> [WORK TASK]
Only the lines from the one containing "View Product Information Notice" through the one containing "Related products" should be printed, exactly as they appear below, with both ends included.

---------- SUPPLIED MATERIAL ----------

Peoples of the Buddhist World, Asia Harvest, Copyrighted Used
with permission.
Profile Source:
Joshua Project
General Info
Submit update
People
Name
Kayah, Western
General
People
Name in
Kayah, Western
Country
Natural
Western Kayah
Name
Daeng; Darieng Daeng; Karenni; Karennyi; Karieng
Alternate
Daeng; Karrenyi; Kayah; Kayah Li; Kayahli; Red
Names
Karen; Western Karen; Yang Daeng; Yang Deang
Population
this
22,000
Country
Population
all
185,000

----------
---------- SUPPLIED MATERIAL ----------

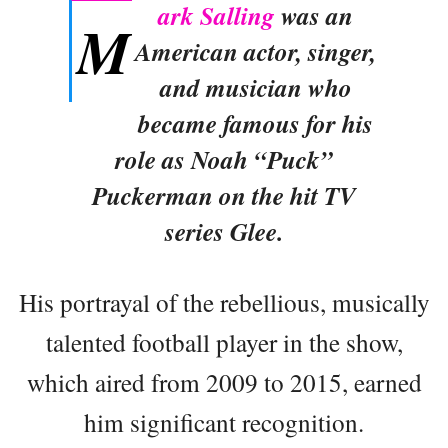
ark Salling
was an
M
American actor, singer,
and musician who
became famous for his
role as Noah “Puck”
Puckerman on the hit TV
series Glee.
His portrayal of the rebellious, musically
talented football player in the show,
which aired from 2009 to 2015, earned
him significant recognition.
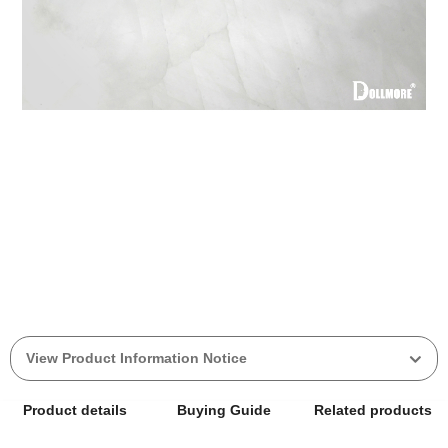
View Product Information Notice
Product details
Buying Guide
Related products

----------
---------- SUPPLIED MATERIAL ----------

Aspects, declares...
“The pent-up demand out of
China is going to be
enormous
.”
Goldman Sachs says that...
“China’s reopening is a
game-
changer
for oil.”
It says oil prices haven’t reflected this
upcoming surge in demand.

----------

> [YOUR RESPONSE]
View Product Information Notice
Product details
Buying Guide
Related products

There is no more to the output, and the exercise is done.